• **Extracted page text data**
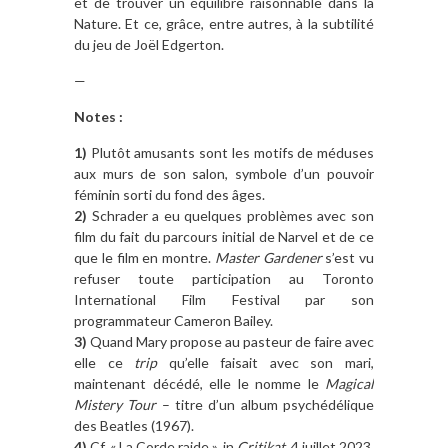
et de trouver un équilibre raisonnable dans la
Nature. Et ce, grâce, entre autres, à la subtilité
du jeu de Joël Edgerton.
—
Notes :
1)
Plutôt amusants sont les motifs de méduses
aux murs de son salon, symbole d’un pouvoir
féminin sorti du fond des âges.
2)
Schrader a eu quelques problèmes avec son
film du fait du parcours initial de Narvel et de ce
que le film en montre.
Master Gardener
s’est vu
refuser toute participation au Toronto
International Film Festival par son
programmateur Cameron Bailey.
3)
Quand Mary propose au pasteur de faire avec
elle ce
trip
qu’elle faisait avec son mari,
maintenant décédé, elle le nomme le
Magical
Mistery Tour
– titre d’un album psychédélique
des Beatles (1967).
4)
Cf. « La Corde raide », in
Critikat
, 4 juillet 2023.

• **The task**
Whenever the word "elle" occurs in a line above, copy that line.

• **Result of the exercise**
elle ce
qu’elle faisait avec son mari,
maintenant décédé, elle le nomme le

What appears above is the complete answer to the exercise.